(Transcribed page contents)
# # # # # # #

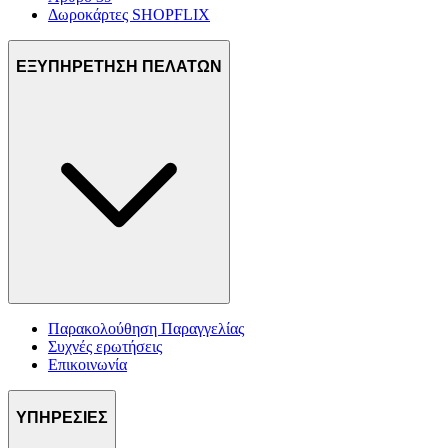
Δωροκάρτες SHOPFLIX
ΕΞΥΠΗΡΕΤΗΣΗ ΠΕΛΑΤΩΝ
Παρακολούθηση Παραγγελίας
Συχνές ερωτήσεις
Επικοινωνία
ΥΠΗΡΕΣΙΕΣ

# # # # # # #

• [What to do]: Could you output all of the records exactly, without their pictures?

• [Task solution]:
Δωροκάρτες SHOPFLIX
ΕΞΥΠΗΡΕΤΗΣΗ ΠΕΛΑΤΩΝ
Παρακολούθηση Παραγγελίας
Συχνές ερωτήσεις
Επικοινωνία
ΥΠΗΡΕΣΙΕΣ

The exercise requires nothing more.